Gli scopi del servizio sociale e della mediazione familiare sono anch’essi comuni, l’assistente sociale ha però valenza onnicomprensiva, il mediatore familiare opera solo all’interno del conflitto familiare. In questo contesto l’assistente sociale ha confini meno limitati, con un’attività di tipo valutativo, in quanto indirizzata ad una diagnosi per la quale sono necessari colloqui con il minore e la famiglia, indagini, visite domiciliari e consulenze sociali. Cambia il linguaggio, altissimo nei casi trattati dall’assistente sociale; è necessario che gli assistenti sociali (che dell’alta conflittualità sono professionisti) lavorino primariamente per ridurre il conflitto. Gli strumenti utilizzati dall’assistente sociale sono più complessi e ricordiamo: le visite domiciliari, la documentazione e la cartella sociale, il sistema informativo, riunioni e lavoro d’equipé. Solo il colloquio è l’unico strumento in comune tra le due professionalità, utilizzato però con obiettivi diversi. L’assistente sociale ed il mediatore familiare usano il colloquio per raccogliere una serie di informazioni al fine di valutare la situazione dell’utente e di comprenderne i bisogni. La valutazione della situazione dell’utente, effettuata dall’assistente sociale con l’aiuto del colloquio e di tutti gli strumenti di cui può avvalersi a questo fine, è invece volta a realizzare un progetto d’aiuto costruito ad hoc e/o proprio su misura dell’utente/cliente. Tale progetto rappresenta il risultato di un lavoro di mediazione tra le diverse istanze dei soggetti coinvolti (utente-assistente sociale- istituzione) e gli obiettivi del progetto stesso.
L’assistente sociale può essere definito come “mediatore per eccellenza”ed è il professionista più adatto a diventare mediatore familiare.

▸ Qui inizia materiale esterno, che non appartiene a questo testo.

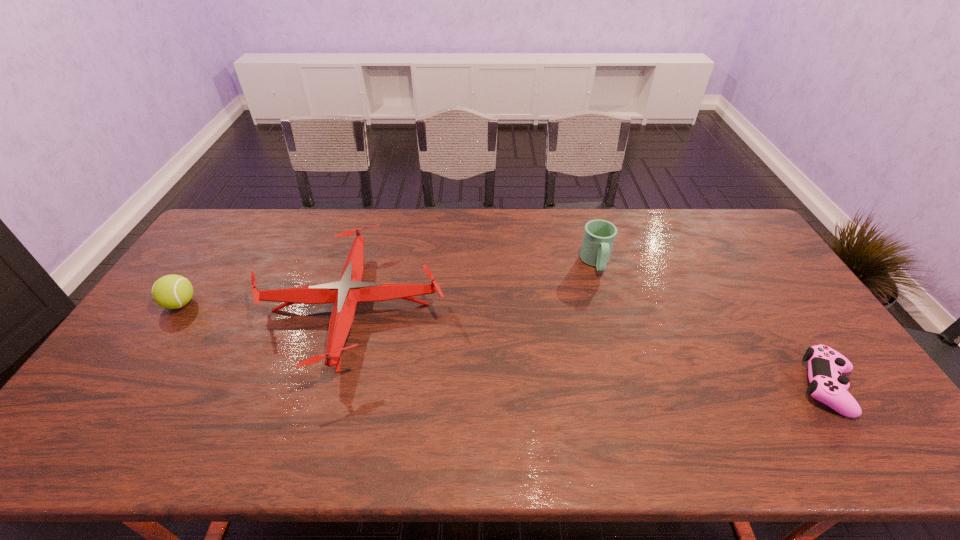 Identify the location of the third object from left to right. (599, 235).

Image resolution: width=960 pixels, height=540 pixels. Identify the location of mug. (x=599, y=235).

This screenshot has height=540, width=960. What are the coordinates of `the third object from right to left` in the screenshot? It's located at (345, 294).

At what (x,y) coordinates should I click in order to perform the action: click on the leftmost object. Please return your answer as a coordinate pair (x, y). Image resolution: width=960 pixels, height=540 pixels. Looking at the image, I should click on (172, 291).

Image resolution: width=960 pixels, height=540 pixels. Find the location of `the rightmost object`. the rightmost object is located at coordinates (825, 365).

Find the location of a particular element. This screenshot has width=960, height=540. the shortest object is located at coordinates (825, 365).

Identify the location of blank area located on the side of the mug with the handle. Image resolution: width=960 pixels, height=540 pixels. (630, 378).

Locate an element on the screen. The image size is (960, 540). vacant space located 0.180m on the front of the drone is located at coordinates (306, 460).

You are a GUI agent. You are given a task and a screenshot of the screen. Output one action in this format:
    pyautogui.click(x=<x>, y=<y>)
    Task: Click on the vacant space situated on the right of the leftmost object
    The image size is (960, 540).
    Given the screenshot: What is the action you would take?
    pyautogui.click(x=276, y=303)

Locate an element on the screen. The width and height of the screenshot is (960, 540). free space located on the back of the control is located at coordinates (748, 266). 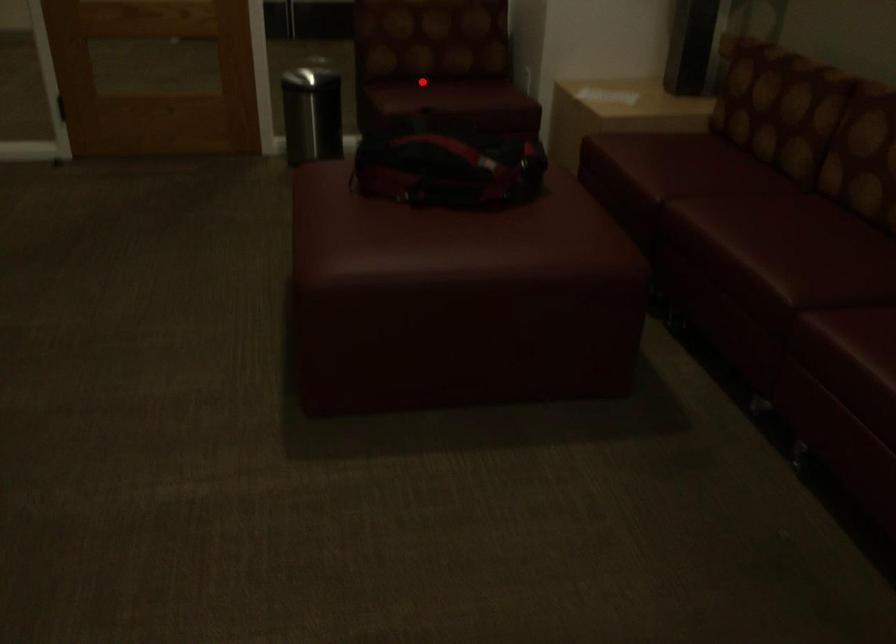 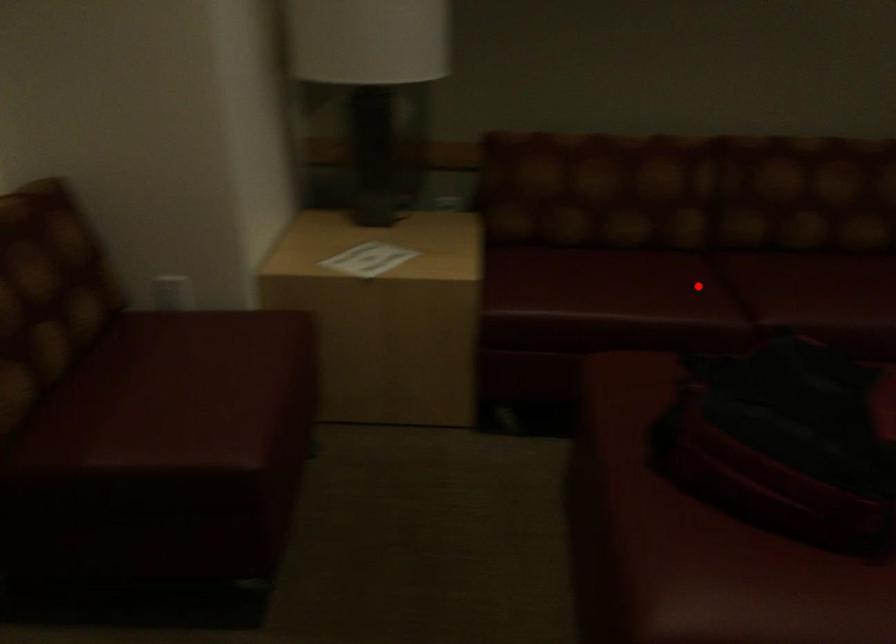 I am providing you with two images of the same scene from different viewpoints. A red point is marked on the first image and another point is marked on the second image. Are the points marked in image1 and image2 representing the same 3D position?

No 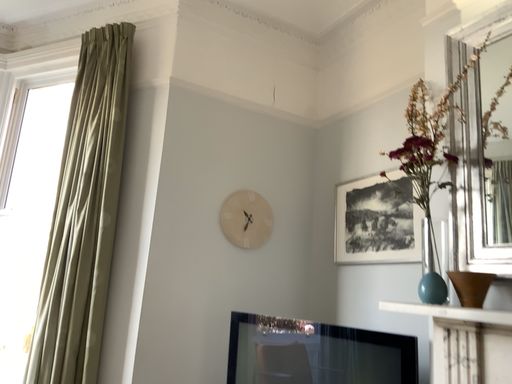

L’assistente sociale nell’accesso alle parti: vede che qui l’assistente sociale si interfaccia con una famiglia conflittuale o su mandato del giudice o perché la situazione gli è stata segnalata da altri soggetti (scuola, altri componenti della famiglia etc.). In caso di alta conflittualità familiare molto raramente le parti contattano l’assistente sociale per libera e/o autonoma scelta. Il mediatore familiare è sempre volontario. Solo l’assistente sociale opera sulla base di un mandato istituzionale. Entrambi in virtù di un mandato sociale-professionale. L’assistente sociale ha funzioni di aiuto, di controllo nei confronti dell’utente (specie quando si relaziona con famiglie altamente conflittuali in virtù di un mandato del giudice).
In conclusione per quanto riguarda l’obbligo della privacy ed il rapporto con il giudice, qui l’assistente sociale è tenuto a svolgere una serie di ulteriori attività a supporto dell’autorità giudiziaria, tra cui l’elaborazione di relazioni, segnalazioni, il monitoraggio dell’intervento, la stesura di un resoconto finale scritto che fornisce chiarimenti in merito alla situazione problematica nonché è tenuto eventualmente a testimoniare (cosa di fatto molto frequente). Il mediatore familiare, di contro, è tenuto alla riservatezza sul contenuto degli accordi e non può essere chiamato a collaborare con il giudice. E’ utile ribadire l’importanza di entrambe le professioni come strumenti di promozione di una cultura il cui conflitto familiare e non, non viene ignorato, bensì affrontato e trasformato in un’occasione di riflessione, crescita e conoscenza reciproca.